As Mexico mentioned in its report, in May 2010, the United States and Mexico created the High-Level Regulatory Cooperation Council. The initiative is designed to increase regulatory transparency; provide early warning of regulations with potential bilateral effects; strengthen the analytic basis of regulations; and help make regulations more compatible.

In May 2011, the United States and Mexico signed a mutual recognition agreement for conformity assessment of telecommunications equipment. The agreement provides for recognized U.S. testing laboratories to test equipment for compliance with Mexican technical requirements, and vice-versa.

And most recently, in October 2012, Mexico and Canada joined the negotiations for the Trans-Pacific Partnership (TPP). The TPP is an opportunity to bring two of our largest trading partners into a new, high-standard agreement for the 21st century, and it represents the next step in the evolution of our trading relationship with our North American partners.

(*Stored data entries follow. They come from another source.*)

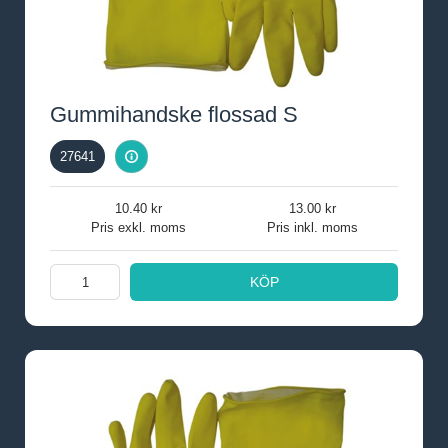
Gummihandske flossad S
27641
10.40
13.00
Pris exkl. moms
Pris inkl. moms
KÖP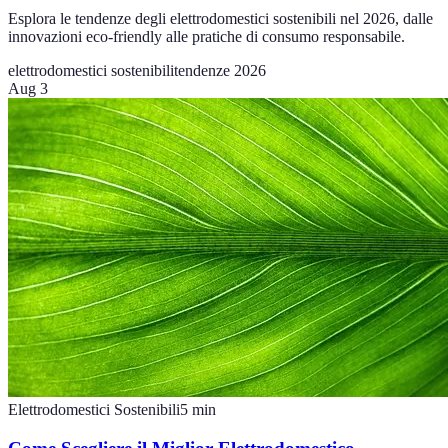
Esplora le tendenze degli elettrodomestici sostenibili nel 2026, dalle
innovazioni eco-friendly alle pratiche di consumo responsabile.
elettrodomestici sostenibili
tendenze 2026
Aug 3
Elettrodomestici Sostenibili
5
min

Despite these positive achievements, there are some areas in which we would encourage the Government of Mexico to make further improvements. We hope this Trade Policy Review will help draw Mexico’s attention to those areas where we believe additional reforms would enhance its competitiveness.

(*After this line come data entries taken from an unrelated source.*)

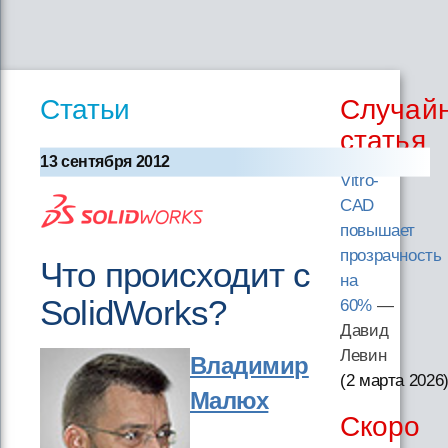
Статьи
Случай
статья
13 сентября 2012
Vitro-
CAD
повышает
прозрачность
Что происходит с
на
SolidWorks?
60%
—
Давид
Левин
Владимир
(2 марта 2026
Малюх
Скоро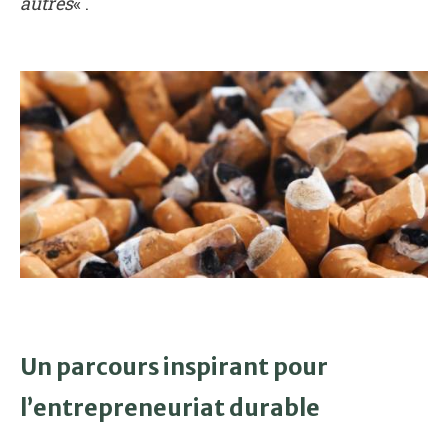
autres
« .
Un parcours inspirant pour
l’entrepreneuriat durable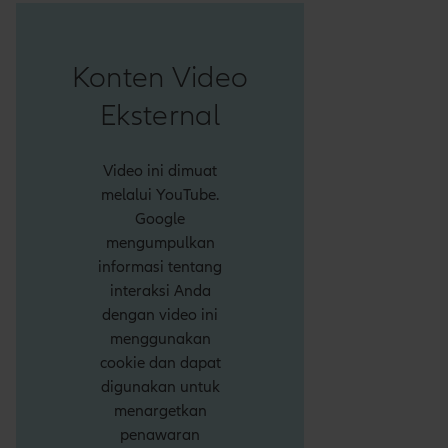
Konten Video
Eksternal
Video ini dimuat
melalui YouTube.
Google
mengumpulkan
informasi tentang
interaksi Anda
dengan video ini
menggunakan
cookie dan dapat
digunakan untuk
menargetkan
penawaran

First, we commend Mexico for its policy of unilateral liberalization efforts, which sets a helpful example within the Latin American region, particularly given the state of the global economy. We would also note that Mexico is currently ranked among the top 10 traders of ITA goods. In light of this, we would urge Mexico to take the steps necessary to join the WTO Information Technology Agreement. Given Mexico’s extensive participation in FTAs and generally open trade regime, joining the ITA would be a natural step and would further demonstrate Mexico’s commitment to strengthening the WTO multilateral trading system.

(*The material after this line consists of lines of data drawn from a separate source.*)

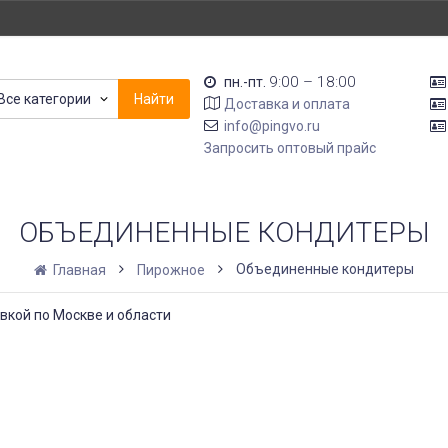
9:00 – 18:00
пн.-пт.
Все категории
Найти
Доставка и оплата
info@pingvo.ru
Запросить оптовый прайс
ОБЪЕДИНЕННЫЕ КОНДИТЕРЫ
Объединенные кондитеры
Главная
Пирожное
кой по Москве и области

The Secretariat’s report notes the highly concentrated nature of certain telecommunications subsectors. The dominant carrier holds 72 percent of the fixed line telephony market, and one company controls 68 percent of the free-to-air television market. In light of our concerns on this issue, we would be interested in an update from Mexico on its recent efforts to liberalize the telecommunications sector. We take note of Mexico’s comments on this issue this morning, and we look forward to learning more about potential reforms in this area.

Also of concern is our view that, given the shared border between the U.S. and Mexico, it remains important that Mexican customs officials have the authority to seize counterfeit trademark and pirated copyright goods, on their own authority, without the need for a right holder complaint. We urge Mexico to amend its customs law to enable Mexican Customs to seize shipments where they have reason to believe or suspect that a good is counterfeit or pirated.

While Mexico has already undertaken efforts to simplify customs procedures and reduce import costs, we take note of the Secretariat’s statement that that there is scope to reduce the incidence of non-tariff border measures. In our view, one such area is Mexico’s continued use of reference prices for used cars. We also have concerns about the use of such prices on certain types of yarn and apparel products. As it is unclear how such prices are determined and applied, we would appreciate clarification from Mexico.

Finally, as the Secretariat highlighted, Mexico has already included chapters on government procurement in ten of its free trade agreements. Given that Mexico has already opened its procurement market to a large number of GPA Parties, we encourage Mexico to become an observer to the WTO Committee on Government Procurement.

Mr. Chairman, in conclusion, I would like to praise Mexico’s strong leadership role in many regional and multilateral fora, including in the WTO. We commend Mexico for its commitment to open markets and to a trade policy that focuses on creating a favorable investment climate and trading regime. We look forward to continued work with Mexico, and other WTO Members, to support and strengthen the multilateral trading system.